We provide support code Ensemble.java ensemble.py for Part A. We have implemented those non interesting functions (i.e. reading datasets into memory, I/O, computing accuracy) for you. Your job is to follow the instructions below and finish your ensemble algorithms.

Note: Since there is random sampling in this problem set, when telling us your accuracy, we suggest you to run the experiment 10 times and to take the average.

Part A

  • Stump: a decision stump is a decision tree of depth one (i.e., it branches on one attribute and makes decisions). You can find more details in Wikipedia page.
  • Bagging: Given a standard training set D of size N, bagging generates M new training sets D_m, each of size L = N , by sampling examples from D uniformly and with replacement. By sampling with replacement, it is likely that some examples will be repeated in each D_m. This kind of sample is known as a bootstrap sample. The M models are trained using the above M bootstrap samples and combined by voting. You can find some details in Wikipedia page.

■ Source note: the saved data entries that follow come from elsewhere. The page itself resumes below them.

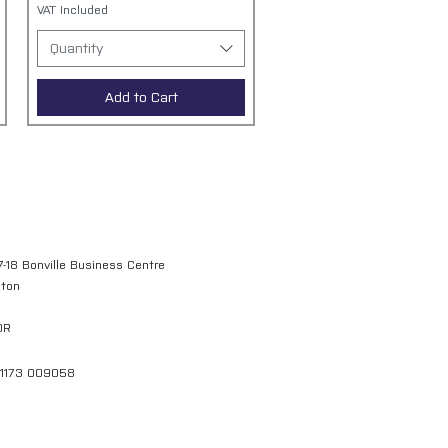
VAT Included
Quantity
Add to Cart
7-18 Bonville Business Centre
gton
QR
01173 009058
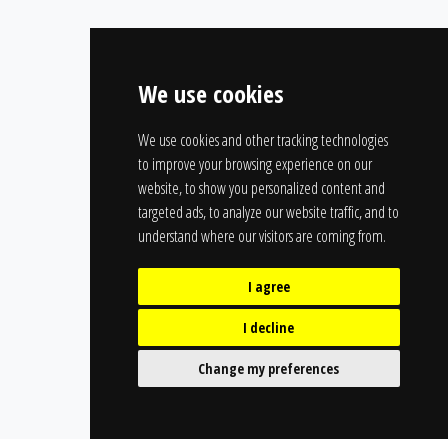
We use cookies
We use cookies and other tracking technologies
to improve your browsing experience on our
website, to show you personalized content and
targeted ads, to analyze our website traffic, and to
understand where our visitors are coming from.
I agree
I decline
Change my preferences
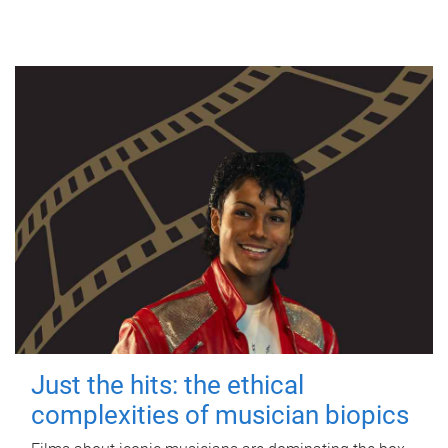
Just the hits: the ethical
complexities of musician biopics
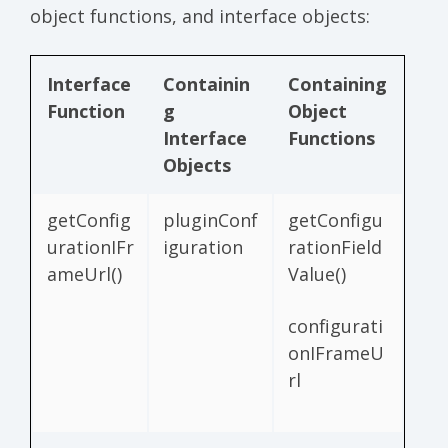
object functions, and interface objects:
Interface
Containin
Containing
Function
g
Object
Interface
Functions
Objects
getConfig
pluginConf
getConfigu
urationIFr
iguration
rationField
ameUrl()
Value()
configurati
onIFrameU
rl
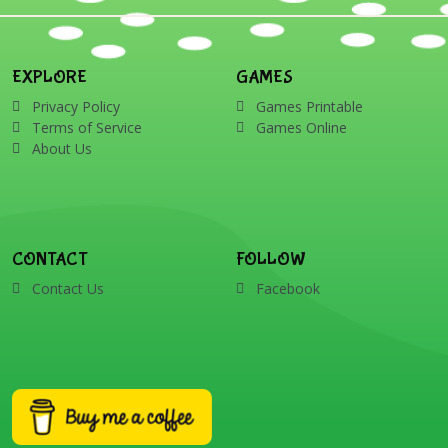
EXPLORE
GAMES
Privacy Policy
Games Printable
Terms of Service
Games Online
About Us
CONTACT
FOLLOW
Contact Us
Facebook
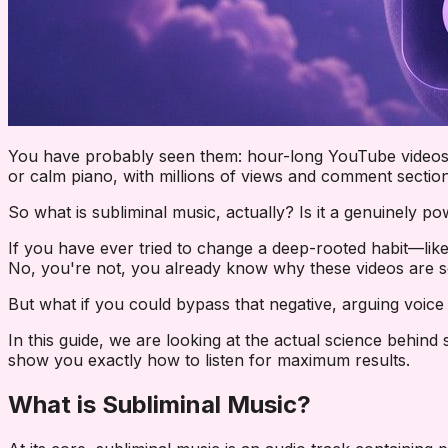
You have probably seen them: hour-long YouTube videos w
or calm piano, with millions of views and comment section
So what is subliminal music, actually? Is it a genuinely po
If you have ever tried to change a deep-rooted habit—like
No, you're not
, you already know why these videos are so 
But what if you could bypass that negative, arguing voice 
In this guide, we are looking at the actual science behind
show you exactly how to listen for maximum results.
What is Subliminal Music?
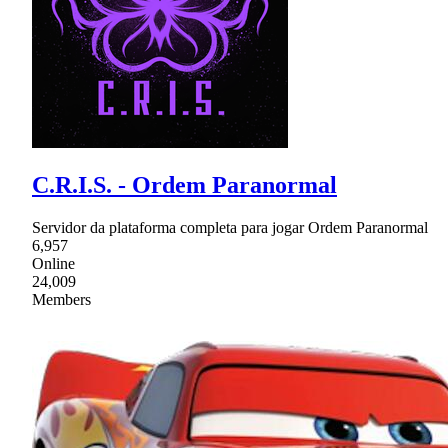
C.R.I.S. - Ordem Paranormal
Servidor da plataforma completa para jogar Ordem Paranormal
6,957
Online
24,009
Members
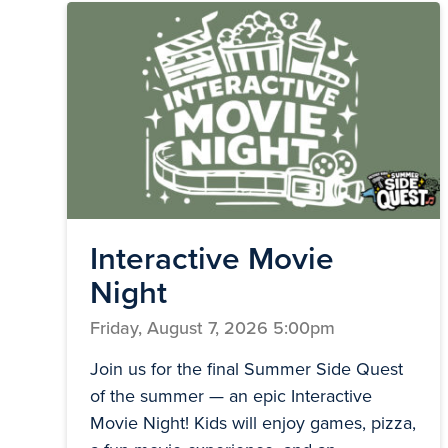
Interactive Movie
Night
Friday, August 7, 2026 5:00pm
Join us for the final Summer Side Quest
of the summer — an epic Interactive
Movie Night! Kids will enjoy games, pizza,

  • Adaboost: You have learned boosting in class. Let us first use Stump as the base learner. You should follow the pseudo code:

    pseudo code

    Note that you must store all K stumps because you need all of them to classify test instances.

    Part B

    Now we consider using ID3 decision tree as the base learner for bagging and adaboost. You could try to incorporate your ps1 ID3 implementation with your ensemble implementations. If you feel your ID3 in ps1 is not perfect, you are free to use any open source ID3 implementations (e.g. Weka library) you can find. Or you can use our ID3 implementation ID3.java.
  • Bias and Variance (Extra Credit)

    Code

    We provide you support code to help you focus on the most interesting parts of the homework. We have answered all questions by finishing these codes and didn't find problems. But we are not sure how you will use these codes, so we cannot guarantee they are bug free under all circumstances. You can change anything you want (or just start from scratch). Remember to add a section "Support code changes" in your report if you do that.

    Submission

  • writeup: You should first answer our questions. We recommend you to highlight question numbers (e.g. Q1, Q2 ...) then we will not miss your answers. We expect to see not only an accuracy number, but also your understandings. For example, if you just give us a number saying the accuracy of your Stump is 99% (which is wrong), we can hardly figure out whether the error comes from a simple bug, or you don't understand the algorithm. One thing you could do is to write down 1-2 most important lines of code in your report. It will be very helpful for you to get higher grades when your implementations are not perfect.You should also tell us how you have changed our support code if there is any. You can also say anything else important. At most 4 pages.
  • a directory named "partA" under your root directory: finish our the support code for partA by following our instructions. We expect to see training.txt, test.txt, ensemble.java/ensemble.py, run.sh/run.bat in this directory. We will execute
     ./run.sh
    and expect to see accuracies of different algorithms printed in screen. For example, if you run our support code, you will see
    Stump accuracy on training      0.0
    Stump accuracy on test    0.0
    Bagging accuracy on training    0.0
    Bagging accuracy on test  0.0
    Adaboost accuracy on training        0.0
    Adaboost accuracy on test      0.0
    
    You can use the same printing style. (You are not required to run your learner on the training set. But we suggest you to do that because it sometimes gives you hints to debug your algorithms.)
  • a directory named "partB" under root directory: anything you need for part B. At least you should include training.txt, test.txt, run.bat/run.sh in this directory. We will execute
     ./run.sh
    in this directory and expect to see accuracies of different algorithms printed in screen.
  • If you have measured bias and variance of your algorithms, try to print these number is the screen when we run your code.